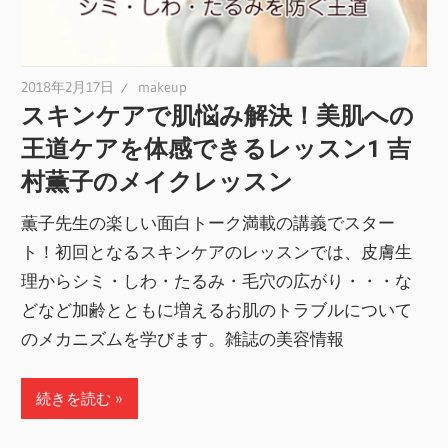
2018年2月17日
makeup
スキンケアで肌悩み解決！美肌への
王道ケアを体感できるレッスン1 吉
村薫子のメイクレッスン
薫子先生の楽しい面白トーク満載の講義でスター
ト！初回となるスキンケアのレッスンでは、皮膚生
理からシミ・しわ・たるみ・毛穴の広がり・・・な
どなど加齢とともに増えるお肌のトラブルについて
のメカニズムを学びます。雑誌の美容情報
続きを読む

☆ ☆ ☆ ☆

Set all of the records down once more, letter for letter, with the images removed.

* **Response below**:
2018年2月17日
makeup
スキンケアで肌悩み解決！美肌への
王道ケアを体感できるレッスン1 吉
村薫子のメイクレッスン
薫子先生の楽しい面白トーク満載の講義でスター
ト！初回となるスキンケアのレッスンでは、皮膚生
理からシミ・しわ・たるみ・毛穴の広がり・・・な
どなど加齢とともに増えるお肌のトラブルについて
のメカニズムを学びます。雑誌の美容情報
続きを読む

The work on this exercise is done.